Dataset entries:
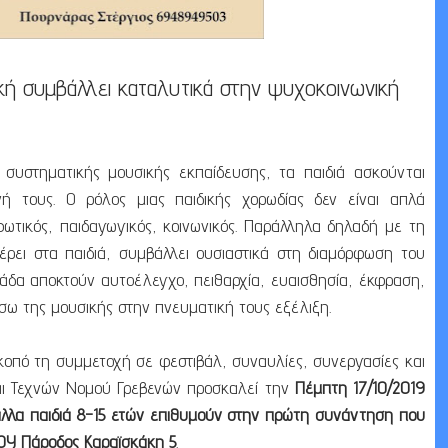
κή συμβάλλει καταλυτικά στην ψυχοκοινωνική
 συστηματικής μουσικής εκπαίδευσης, τα παιδιά ασκούνται
 τους. Ο ρόλος μιας παιδικής χορωδίας δεν είναι απλά
φωτικός, παιδαγωγικός, κοινωνικός. Παράλληλα δηλαδή με τη
έρει στα παιδιά, συμβάλλει ουσιαστικά στη διαμόρφωση του
μάδα αποκτούν αυτοέλεγχο, πειθαρχία, ευαισθησία, έκφραση,
σω της μουσικής στην πνευματική τους εξέλιξη.
κοπό τη συμμετοχή σε φεστιβάλ, συναυλίες, συνεργασίες και
αι Τεχνών Νομού Γρεβενών προσκαλεί την
Πέμπτη 17/10/2019
άλλα παιδιά 8-15 ετών επιθυμούν στην πρώτη συνάντηση που
ΟΥ Πάροδος Καραϊσκάκη 5
.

Task prompt: All lines carrying the word "μουσικής" must be copied from the data above.

Task solution:
 συστηματικής μουσικής εκπαίδευσης, τα παιδιά ασκούνται
σω της μουσικής στην πνευματική τους εξέλιξη.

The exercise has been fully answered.